Problem to work on: Go through the following data and transcribe exactly the stretch of lines from the one holding "these conce" to the one holding "The expectation is", both included.

────────

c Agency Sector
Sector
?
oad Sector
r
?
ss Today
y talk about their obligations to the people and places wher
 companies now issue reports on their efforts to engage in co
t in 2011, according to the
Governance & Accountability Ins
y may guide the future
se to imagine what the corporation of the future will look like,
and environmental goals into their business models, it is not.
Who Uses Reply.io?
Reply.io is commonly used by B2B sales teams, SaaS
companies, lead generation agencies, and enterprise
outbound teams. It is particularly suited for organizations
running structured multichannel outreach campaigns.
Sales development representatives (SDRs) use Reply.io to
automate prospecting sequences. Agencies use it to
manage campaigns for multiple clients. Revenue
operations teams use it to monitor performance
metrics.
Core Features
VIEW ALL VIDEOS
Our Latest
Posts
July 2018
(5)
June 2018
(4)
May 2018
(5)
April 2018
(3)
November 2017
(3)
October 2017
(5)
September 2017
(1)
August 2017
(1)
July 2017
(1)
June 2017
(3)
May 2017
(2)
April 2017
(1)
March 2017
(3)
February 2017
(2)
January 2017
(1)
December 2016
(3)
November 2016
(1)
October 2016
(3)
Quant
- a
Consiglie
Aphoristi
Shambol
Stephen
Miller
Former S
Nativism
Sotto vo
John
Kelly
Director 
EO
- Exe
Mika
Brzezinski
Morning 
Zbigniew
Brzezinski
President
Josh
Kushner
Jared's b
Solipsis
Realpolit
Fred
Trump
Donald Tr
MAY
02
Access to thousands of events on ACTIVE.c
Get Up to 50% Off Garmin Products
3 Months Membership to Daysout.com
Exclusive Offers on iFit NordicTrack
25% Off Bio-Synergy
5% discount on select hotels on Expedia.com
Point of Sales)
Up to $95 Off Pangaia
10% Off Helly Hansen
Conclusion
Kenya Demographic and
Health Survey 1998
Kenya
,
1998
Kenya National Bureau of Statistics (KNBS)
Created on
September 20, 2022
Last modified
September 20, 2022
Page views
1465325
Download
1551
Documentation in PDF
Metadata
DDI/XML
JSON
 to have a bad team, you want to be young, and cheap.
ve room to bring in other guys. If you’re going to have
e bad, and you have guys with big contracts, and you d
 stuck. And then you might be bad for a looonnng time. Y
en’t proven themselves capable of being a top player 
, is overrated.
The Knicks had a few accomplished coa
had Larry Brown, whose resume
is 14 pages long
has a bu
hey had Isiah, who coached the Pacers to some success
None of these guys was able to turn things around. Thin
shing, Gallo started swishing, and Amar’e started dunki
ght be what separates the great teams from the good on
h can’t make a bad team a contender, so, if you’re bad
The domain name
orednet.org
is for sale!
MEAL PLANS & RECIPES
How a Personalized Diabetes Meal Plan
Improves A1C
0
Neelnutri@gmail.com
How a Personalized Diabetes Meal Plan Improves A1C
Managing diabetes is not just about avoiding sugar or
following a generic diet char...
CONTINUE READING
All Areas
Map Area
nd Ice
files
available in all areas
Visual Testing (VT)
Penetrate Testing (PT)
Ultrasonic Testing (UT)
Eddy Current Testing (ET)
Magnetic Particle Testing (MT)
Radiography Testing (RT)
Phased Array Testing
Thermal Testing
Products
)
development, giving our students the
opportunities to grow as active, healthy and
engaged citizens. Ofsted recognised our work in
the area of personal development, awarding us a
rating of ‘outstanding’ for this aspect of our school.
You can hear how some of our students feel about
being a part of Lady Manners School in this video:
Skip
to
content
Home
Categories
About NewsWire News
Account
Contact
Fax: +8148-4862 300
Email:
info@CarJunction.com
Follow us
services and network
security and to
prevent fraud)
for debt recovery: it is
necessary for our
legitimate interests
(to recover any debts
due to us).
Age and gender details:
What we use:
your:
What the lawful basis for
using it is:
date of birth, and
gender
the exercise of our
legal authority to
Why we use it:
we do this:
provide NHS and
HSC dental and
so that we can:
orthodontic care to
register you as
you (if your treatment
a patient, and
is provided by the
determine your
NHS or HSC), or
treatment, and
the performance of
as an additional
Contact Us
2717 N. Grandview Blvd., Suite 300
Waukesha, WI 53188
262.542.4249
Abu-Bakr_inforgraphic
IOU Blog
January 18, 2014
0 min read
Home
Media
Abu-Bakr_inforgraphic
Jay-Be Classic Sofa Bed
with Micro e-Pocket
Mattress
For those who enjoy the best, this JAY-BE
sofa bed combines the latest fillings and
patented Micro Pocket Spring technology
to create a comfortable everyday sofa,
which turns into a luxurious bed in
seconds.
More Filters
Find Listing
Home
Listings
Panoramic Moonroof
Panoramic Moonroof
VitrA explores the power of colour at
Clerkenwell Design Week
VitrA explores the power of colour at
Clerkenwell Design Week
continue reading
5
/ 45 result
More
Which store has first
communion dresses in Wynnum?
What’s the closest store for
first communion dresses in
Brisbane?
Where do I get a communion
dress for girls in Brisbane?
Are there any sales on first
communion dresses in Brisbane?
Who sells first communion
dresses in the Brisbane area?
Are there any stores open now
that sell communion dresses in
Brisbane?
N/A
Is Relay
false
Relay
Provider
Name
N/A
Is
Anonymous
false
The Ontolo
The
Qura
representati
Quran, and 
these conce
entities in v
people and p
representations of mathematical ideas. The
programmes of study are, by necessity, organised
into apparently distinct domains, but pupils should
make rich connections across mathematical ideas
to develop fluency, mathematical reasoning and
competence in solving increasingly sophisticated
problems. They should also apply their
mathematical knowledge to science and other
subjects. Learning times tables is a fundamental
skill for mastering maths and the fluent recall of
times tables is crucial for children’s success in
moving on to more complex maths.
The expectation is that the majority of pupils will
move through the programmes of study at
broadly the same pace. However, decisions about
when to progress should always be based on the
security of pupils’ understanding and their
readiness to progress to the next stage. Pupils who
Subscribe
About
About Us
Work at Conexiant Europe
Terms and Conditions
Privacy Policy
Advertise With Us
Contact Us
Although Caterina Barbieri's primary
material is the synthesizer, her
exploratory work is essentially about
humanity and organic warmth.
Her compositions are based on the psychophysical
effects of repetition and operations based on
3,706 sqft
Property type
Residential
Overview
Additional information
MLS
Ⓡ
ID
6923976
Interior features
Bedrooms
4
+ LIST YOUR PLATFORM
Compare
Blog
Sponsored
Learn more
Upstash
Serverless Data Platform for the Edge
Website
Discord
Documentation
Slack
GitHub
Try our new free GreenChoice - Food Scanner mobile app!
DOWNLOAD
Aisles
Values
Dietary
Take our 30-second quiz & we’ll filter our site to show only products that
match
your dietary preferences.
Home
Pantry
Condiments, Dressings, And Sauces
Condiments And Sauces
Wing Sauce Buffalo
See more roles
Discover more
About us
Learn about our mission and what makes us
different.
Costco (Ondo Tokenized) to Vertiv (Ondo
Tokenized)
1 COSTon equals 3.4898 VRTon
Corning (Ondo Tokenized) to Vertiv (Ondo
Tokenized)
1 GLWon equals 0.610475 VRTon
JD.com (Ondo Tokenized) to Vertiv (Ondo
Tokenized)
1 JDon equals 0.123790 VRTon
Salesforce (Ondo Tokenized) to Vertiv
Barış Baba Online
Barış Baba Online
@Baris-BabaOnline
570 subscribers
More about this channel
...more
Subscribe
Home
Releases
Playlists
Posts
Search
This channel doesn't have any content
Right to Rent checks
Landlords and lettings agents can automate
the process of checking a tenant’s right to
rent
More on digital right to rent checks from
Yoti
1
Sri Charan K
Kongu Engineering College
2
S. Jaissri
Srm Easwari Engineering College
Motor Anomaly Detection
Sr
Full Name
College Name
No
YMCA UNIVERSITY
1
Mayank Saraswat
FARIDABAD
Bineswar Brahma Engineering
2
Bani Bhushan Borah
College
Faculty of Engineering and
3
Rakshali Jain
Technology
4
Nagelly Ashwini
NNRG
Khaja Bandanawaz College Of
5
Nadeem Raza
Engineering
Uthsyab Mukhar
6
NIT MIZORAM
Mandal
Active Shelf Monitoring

────────

Answer section:
these conce
entities in v
people and p
representations of mathematical ideas. The
programmes of study are, by necessity, organised
into apparently distinct domains, but pupils should
make rich connections across mathematical ideas
to develop fluency, mathematical reasoning and
competence in solving increasingly sophisticated
problems. They should also apply their
mathematical knowledge to science and other
subjects. Learning times tables is a fundamental
skill for mastering maths and the fluent recall of
times tables is crucial for children’s success in
moving on to more complex maths.
The expectation is that the majority of pupils will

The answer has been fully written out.